>>>

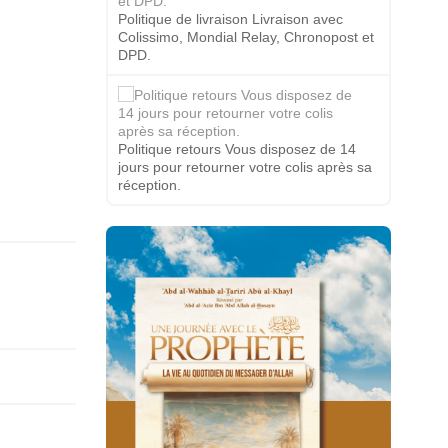
Politique de livraison Livraison avec
Colissimo, Mondial Relay, Chronopost et
DPD.
Politique retours Vous disposez de 14
jours pour retourner votre colis après sa
réception.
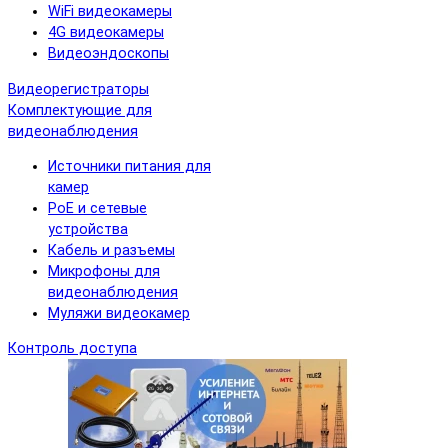
WiFi видеокамеры
4G видеокамеры
Видеоэндоскопы
Видеорегистраторы
Комплектующие для
видеонаблюдения
Источники питания для
камер
PoE и сетевые
устройства
Кабель и разъемы
Микрофоны для
видеонаблюдения
Муляжи видеокамер
Контроль доступа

<<<

> Exercise requirements: Which lines run from the one containing "Видеоэндоскопы" through the end of the material? Output exactly those lines and no others.

> Written response:
Видеоэндоскопы
Видеорегистраторы
Комплектующие для
видеонаблюдения
Источники питания для
камер
PoE и сетевые
устройства
Кабель и разъемы
Микрофоны для
видеонаблюдения
Муляжи видеокамер
Контроль доступа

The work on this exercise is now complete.